Thanks everyone so far for the advice. I'm not an electronic tech, but I am a mechanical engineer, so I know just enough to be dangerous. I don't trust my soldering skills enough to work with the IC. I got this amp real cheap, so it's also a cost-benefit analysis. Replacing the Power Module for about $20-30 is a cheap troubleshooting method for my needs. If it's not the power module, a new one doesn't hurt anyway. Unfortunately, I don't own the necessary electrical diagnosis equipment. While I'm waiting for the ordered Power Module to come in (which may take weeks), I thought about the connection of the chip to the heat sink. I can get some thermal grease and re-attach it as I would a PC's CPU. Again, it seems to work better when the chasis out, which points to thermal management, but I don't have enough tests to know conclusively. It might still be random volume dropping. If it was initially caused by insufficient cooling, and proper thermal management is restored, do you think the existingchip/power module is damaged, or just operating as designed when overheated?
Thanks again.
Update: Received a replacement Power Module and it did the trick! Seems to work great (at least after one test). (Hard to find right now though due to Marshall part distribution issues.) Thanks to everyone for all your help, and especially techno-rachit who nailed the problem.
Definately worth getting the entire Power Module vice the chip if you are not skilled at soldering.
Great advice! This is a very useful forum. Thanks again.
OK, I spoke too soon. The problem is back. This time, the amp starts at low volume, then after about 5-10 minutes, goes to normal, then can go low again. Pretty random problem. It does sound better with the new power module, so that probably helped. Also, when I turn it on cold, there's a small "thunp" sound through the speaker right at startup. If I turn it off and back on, this sound doesn't appear, only from cold startup.
Any suggetsions? Thanks again.
I don't want to muddy the waters here, but I believe I read a post by Enzo where he warned to drain the caps before hooking up one of these chips. If so, it's possible that the new chip is kerflooie (I hope not).
Thanks for the info. How do I do that? The unit was off of course and unplugged for a while when I replaced the module. I applied thermal greese as i would connecting a heat sink to a PC's CPU. Is there a way to easily check if the new chip is bad (either bad when I got it or messed up since?)
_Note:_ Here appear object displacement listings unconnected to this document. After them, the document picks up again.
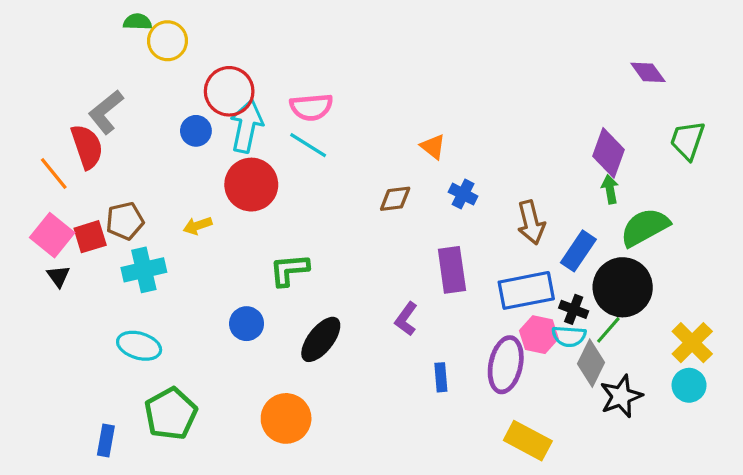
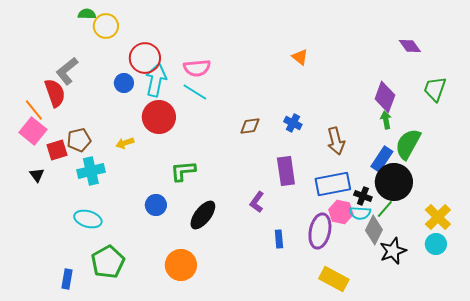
orange triangle: (433, 147) -> (300, 57), moved
green semicircle: (645, 227) -> (408, 144), turned -32
pink square: (52, 235) -> (33, 131), moved
blue rectangle: (578, 251) -> (382, 159), moved

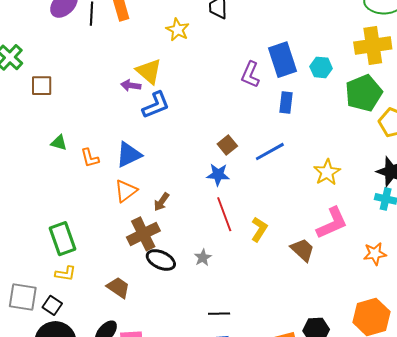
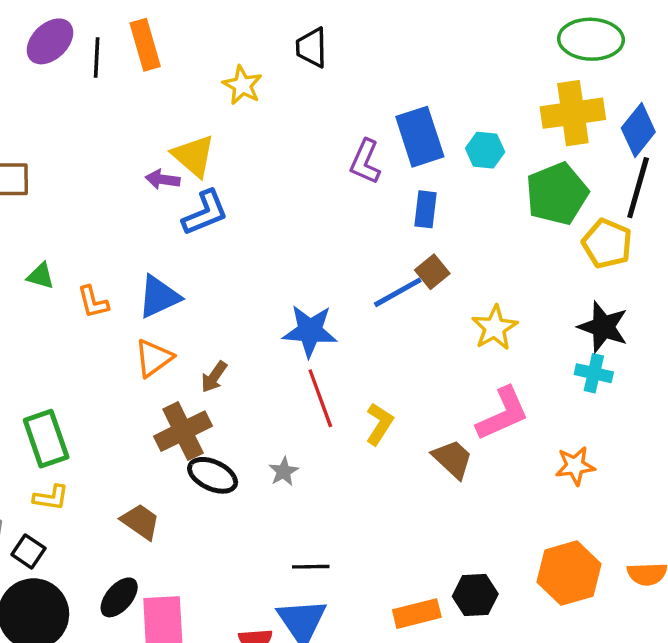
brown square: (227, 145) -> (432, 272), moved
blue star: (218, 175) -> (310, 331), size x1.4

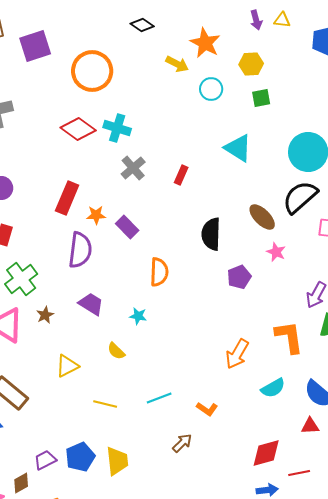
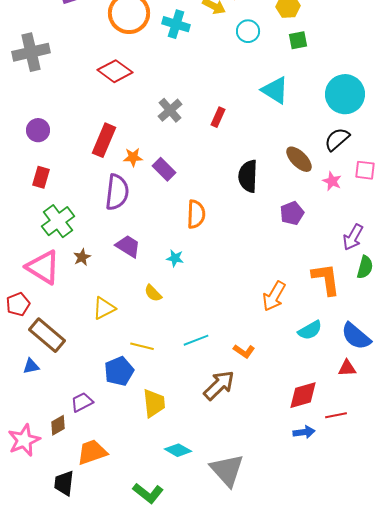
cyan cross: (117, 128) -> (176, 24), moved
black semicircle: (300, 197) -> (337, 139), size x0.7
pink star: (276, 252) -> (332, 181), moved
purple pentagon: (239, 277) -> (292, 213), moved
brown arrow: (182, 443) -> (219, 385), size x1.6
blue pentagon: (80, 457) -> (119, 371), moved

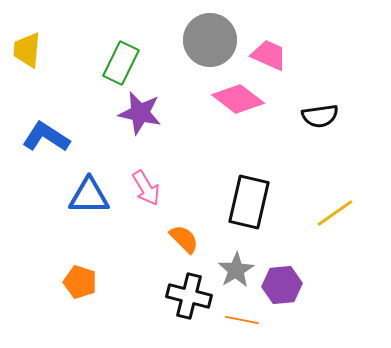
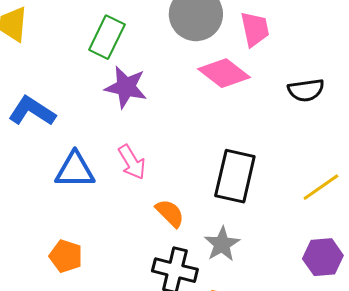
pink trapezoid: (269, 55) -> (255, 29), turned 54
purple hexagon: (282, 285) -> (323, 257), moved

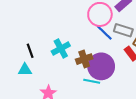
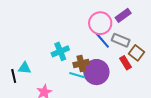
black line: (30, 51) -> (14, 76), moved
cyan line: (92, 81) -> (77, 75), moved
Short the positive side of the power supply caps to ground. You can use anything - a screwdriver, a wire .... Just make sure that you stay insulated from the "SNAP"!
Update - had an electronics expert work the amp. Basically, many bad solders. Looked good to the naked eye, but if you tapped the circuit board, you could have the volume go in and out. This guy re-slodered many connections and the problem is gone! Appears that the power module was not the problem (but a new one doesn't hurt). Everything works now, except the input jack is a little flaky - needs a little jiggling initially to work (separate issue). Anyone know of the correct part number for the jack or a compatible replacement? (Looks like there are still issues getting Marshall parts in the US right now.)
Also, now that the amp is working fine, I did notice a buzzing sound when not playing using OD2 only. Clean/Crunch/OD1 is perfectly silent when not playing. Used different guitars and cables, turned off all lights, tried different outlet, no change. Is this normal?
The OD channel IS buzzy. That is the way it is.
Parts Is Parts will have/get the jack for you.
Link: Fender Stratocaster Parts,Fender Telecaster Parts,Fender Bass Parts,Marshall Amp Parts, Guitar and Amplifier parts,Gretsch Guitar Parts,Gibson Guitar Parts, Hofner Bass Parts. Parts is Parts has more Guitar parts and amp parts.
I have attached the MG100HDFX parts list.
It is a stereo jack labeled foot switch on the list.
... BUT ...
make sure that the jack problem isn't also just a solder joint problem.